┌────────

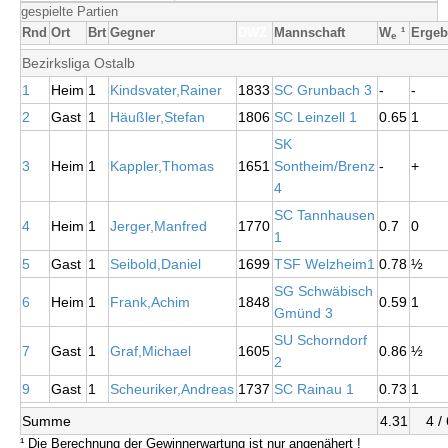
gespielte Partien
Rnd
Ort
Brt
Gegner
DWZ
Mannschaft
W
¹
Ergeb
e
Bezirksliga Ostalb
1
Heim
1
Kindsvater,Rainer
1833
SC Grunbach 3
-
-
2
Gast
1
Häußler,Stefan
1806
SC Leinzell 1
0.65
1
SK
3
Heim
1
Kappler,Thomas
1651
Sontheim/Brenz
-
+
4
SC Tannhausen
4
Heim
1
Jerger,Manfred
1770
0.7
0
1
5
Gast
1
Seibold,Daniel
1699
TSF Welzheim1
0.78
½
SG Schwäbisch
6
Heim
1
Frank,Achim
1848
0.59
1
Gmünd 3
SU Schorndorf
7
Gast
1
Graf,Michael
1605
0.86
½
2
9
Gast
1
Scheuriker,Andreas
1737
SC Rainau 1
0.73
1
Summe
4.31
4 / 
¹ Die Berechnung der Gewinnerwartung ist nur angenähert !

└────────

TASK OBJECTIVE -> All of the material goes into the answer exactly as it stands, except for the pictures.

ANSWER BOX ->
gespielte Partien
Rnd
Ort
Brt
Gegner
DWZ
Mannschaft
W
¹
Ergeb
e
Bezirksliga Ostalb
1
Heim
1
Kindsvater,Rainer
1833
SC Grunbach 3
-
-
2
Gast
1
Häußler,Stefan
1806
SC Leinzell 1
0.65
1
SK
3
Heim
1
Kappler,Thomas
1651
Sontheim/Brenz
-
+
4
SC Tannhausen
4
Heim
1
Jerger,Manfred
1770
0.7
0
1
5
Gast
1
Seibold,Daniel
1699
TSF Welzheim1
0.78
½
SG Schwäbisch
6
Heim
1
Frank,Achim
1848
0.59
1
Gmünd 3
SU Schorndorf
7
Gast
1
Graf,Michael
1605
0.86
½
2
9
Gast
1
Scheuriker,Andreas
1737
SC Rainau 1
0.73
1
Summe
4.31
4 / 
¹ Die Berechnung der Gewinnerwartung ist nur angenähert !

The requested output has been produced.